In [5]:
%session_id_prefix native-hudi-dataframe-
%glue_version 3.0
%idle_timeout 60
%%configure 
{
  "--conf": "spark.serializer=org.apache.spark.serializer.KryoSerializer --conf spark.sql.hive.convertMetastoreParquet=false",
  "--datalake-formats": "hudi"
}

Welcome to the Glue Interactive Sessions Kernel
For more information on available magic commands, please type %help in any new cell.

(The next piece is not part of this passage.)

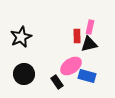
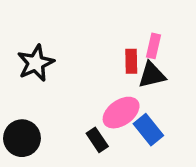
black circle: (24, 74) -> (22, 138), moved
blue rectangle: (87, 76) -> (148, 130), turned 36

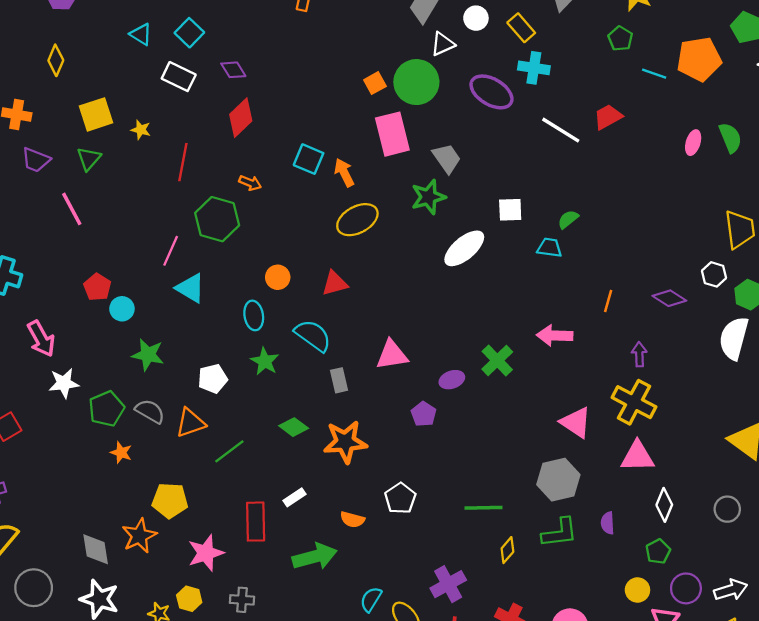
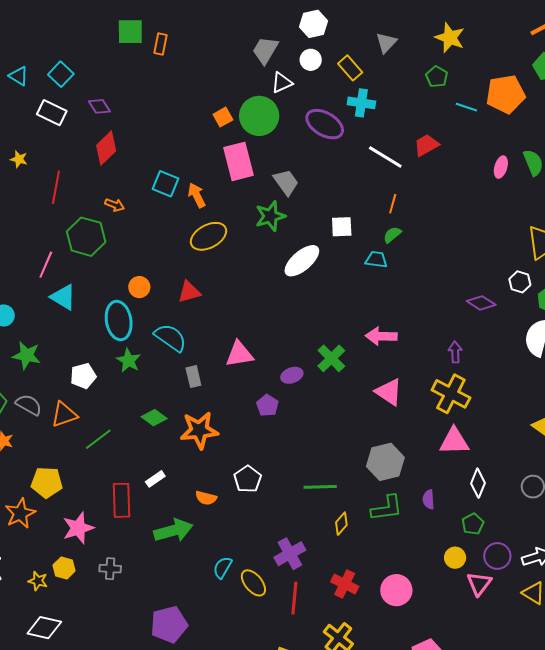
orange line: (608, 301) -> (393, 204), moved
cyan ellipse: (254, 315) -> (119, 321), size x1.5
pink triangle: (576, 422) -> (389, 392), moved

Please view our Getting Started page to access the most up-to-date information on the Interactive Sessions kernel: https://docs.aws.amazon.com/glue/latest/dg/interactive-sessions.html
Installed kernel version: 0.37.3 
Setting session ID prefix to native-hudi-dataframe-
Setting Glue version to: 3.0
Current idle_timeout is 2800 minutes.
idle_timeout has been set to 60 minutes.
The following configurations have been updated: {'--conf': 'spark.serializer=org.apache.spark.serializer.KryoSerializer --conf spark.sql.hive.convertMetastoreParquet=false', '--datalake-formats': 'hudi'}


In [1]:
import boto3
import json




Authenticating with environment variables and user-defined glue_role_arn: arn:aws:iam::684969100054:role/AdminAccessGlueNotebook
Trying to create a Glue session for the kernel.
Worker Type: G.1X
Number of Workers: 5
Session ID: 5d639154-71f0-4558-9337-eda1025a3a4a
Job Type: glueetl
Applying the following default arguments:
--glue_kernel_version 0.37.3
--enable-glue-datacatalog true
--conf spark.serializer=org.apache.spark.serializer.KryoSerializer --conf spark.sql.hive.convertMetastoreParquet=false
--datalake-formats hudi
Waiting for session 5d639154-71f0-4558-9337-eda1025a3a4a to get into ready status...
Session 5d639154-71f0-4558-9337-eda1025a3a4a has been created.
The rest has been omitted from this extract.